DATA FOR THE TASK »
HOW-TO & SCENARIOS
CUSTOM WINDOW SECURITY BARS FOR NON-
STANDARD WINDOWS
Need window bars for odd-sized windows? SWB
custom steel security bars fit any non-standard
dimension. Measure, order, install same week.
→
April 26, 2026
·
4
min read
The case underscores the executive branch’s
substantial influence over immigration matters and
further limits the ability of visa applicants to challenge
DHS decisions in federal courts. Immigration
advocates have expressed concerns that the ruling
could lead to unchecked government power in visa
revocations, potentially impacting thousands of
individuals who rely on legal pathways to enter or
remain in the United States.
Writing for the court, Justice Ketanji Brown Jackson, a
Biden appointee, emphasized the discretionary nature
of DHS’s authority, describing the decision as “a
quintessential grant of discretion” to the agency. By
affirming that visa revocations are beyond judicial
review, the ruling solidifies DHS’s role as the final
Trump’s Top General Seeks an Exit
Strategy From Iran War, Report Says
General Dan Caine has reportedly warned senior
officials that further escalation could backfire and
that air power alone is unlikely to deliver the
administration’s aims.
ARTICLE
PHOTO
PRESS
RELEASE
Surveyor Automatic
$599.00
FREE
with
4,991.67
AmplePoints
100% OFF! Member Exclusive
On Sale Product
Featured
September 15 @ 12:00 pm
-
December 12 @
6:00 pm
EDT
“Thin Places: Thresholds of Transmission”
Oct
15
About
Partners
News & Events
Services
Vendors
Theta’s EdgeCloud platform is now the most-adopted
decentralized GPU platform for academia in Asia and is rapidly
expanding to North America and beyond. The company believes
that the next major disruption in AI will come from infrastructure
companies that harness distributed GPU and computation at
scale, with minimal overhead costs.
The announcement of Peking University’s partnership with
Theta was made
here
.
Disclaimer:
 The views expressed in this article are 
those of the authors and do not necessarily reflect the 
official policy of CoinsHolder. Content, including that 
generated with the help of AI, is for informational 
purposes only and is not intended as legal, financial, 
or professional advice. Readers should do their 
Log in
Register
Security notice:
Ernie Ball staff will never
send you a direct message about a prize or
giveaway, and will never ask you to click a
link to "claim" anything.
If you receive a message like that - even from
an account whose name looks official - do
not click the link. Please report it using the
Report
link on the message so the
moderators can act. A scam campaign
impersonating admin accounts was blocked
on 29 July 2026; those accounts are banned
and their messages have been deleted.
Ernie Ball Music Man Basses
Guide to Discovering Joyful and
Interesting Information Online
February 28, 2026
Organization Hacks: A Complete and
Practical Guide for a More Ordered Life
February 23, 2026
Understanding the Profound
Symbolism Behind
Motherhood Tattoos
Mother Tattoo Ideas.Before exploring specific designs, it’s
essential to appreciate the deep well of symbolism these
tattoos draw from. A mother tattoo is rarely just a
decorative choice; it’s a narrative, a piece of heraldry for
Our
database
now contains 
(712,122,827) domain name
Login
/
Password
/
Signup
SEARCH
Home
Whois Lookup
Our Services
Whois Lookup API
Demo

--

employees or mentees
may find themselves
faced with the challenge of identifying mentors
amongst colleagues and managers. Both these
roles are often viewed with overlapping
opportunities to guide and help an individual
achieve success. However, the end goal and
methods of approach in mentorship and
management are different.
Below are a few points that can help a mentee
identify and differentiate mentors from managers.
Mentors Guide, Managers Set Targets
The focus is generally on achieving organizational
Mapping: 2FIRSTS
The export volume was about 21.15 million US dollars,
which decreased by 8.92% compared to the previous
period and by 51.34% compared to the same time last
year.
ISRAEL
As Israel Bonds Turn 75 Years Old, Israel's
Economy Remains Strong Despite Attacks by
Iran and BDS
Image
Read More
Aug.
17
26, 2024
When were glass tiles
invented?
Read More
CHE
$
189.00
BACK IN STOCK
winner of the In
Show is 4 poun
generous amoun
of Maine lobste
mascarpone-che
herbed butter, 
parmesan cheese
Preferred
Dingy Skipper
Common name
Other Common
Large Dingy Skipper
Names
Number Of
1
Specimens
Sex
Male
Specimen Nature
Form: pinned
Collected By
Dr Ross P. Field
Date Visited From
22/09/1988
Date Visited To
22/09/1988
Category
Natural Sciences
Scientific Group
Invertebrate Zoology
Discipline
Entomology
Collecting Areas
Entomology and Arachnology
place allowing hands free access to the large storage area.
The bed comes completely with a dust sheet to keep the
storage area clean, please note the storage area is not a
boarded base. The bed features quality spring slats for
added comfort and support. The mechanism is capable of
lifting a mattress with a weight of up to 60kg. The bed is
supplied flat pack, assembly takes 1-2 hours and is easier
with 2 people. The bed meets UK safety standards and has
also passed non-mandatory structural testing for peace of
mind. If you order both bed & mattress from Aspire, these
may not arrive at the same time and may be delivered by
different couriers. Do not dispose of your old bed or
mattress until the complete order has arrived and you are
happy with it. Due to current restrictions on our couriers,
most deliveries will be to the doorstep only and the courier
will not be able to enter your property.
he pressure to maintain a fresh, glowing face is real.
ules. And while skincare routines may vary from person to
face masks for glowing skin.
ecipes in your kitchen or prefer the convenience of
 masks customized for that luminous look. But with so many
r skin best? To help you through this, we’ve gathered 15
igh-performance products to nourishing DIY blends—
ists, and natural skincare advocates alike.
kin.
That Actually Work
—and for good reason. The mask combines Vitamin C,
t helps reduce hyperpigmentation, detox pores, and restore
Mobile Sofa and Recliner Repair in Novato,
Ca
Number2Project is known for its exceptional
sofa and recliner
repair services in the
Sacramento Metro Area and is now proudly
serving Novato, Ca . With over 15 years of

TASK TO COMPLETE »
Display each line of the data where "click" occurs.

ANSWER »
giveaway, and will never ask you to click a
not click the link. Please report it using the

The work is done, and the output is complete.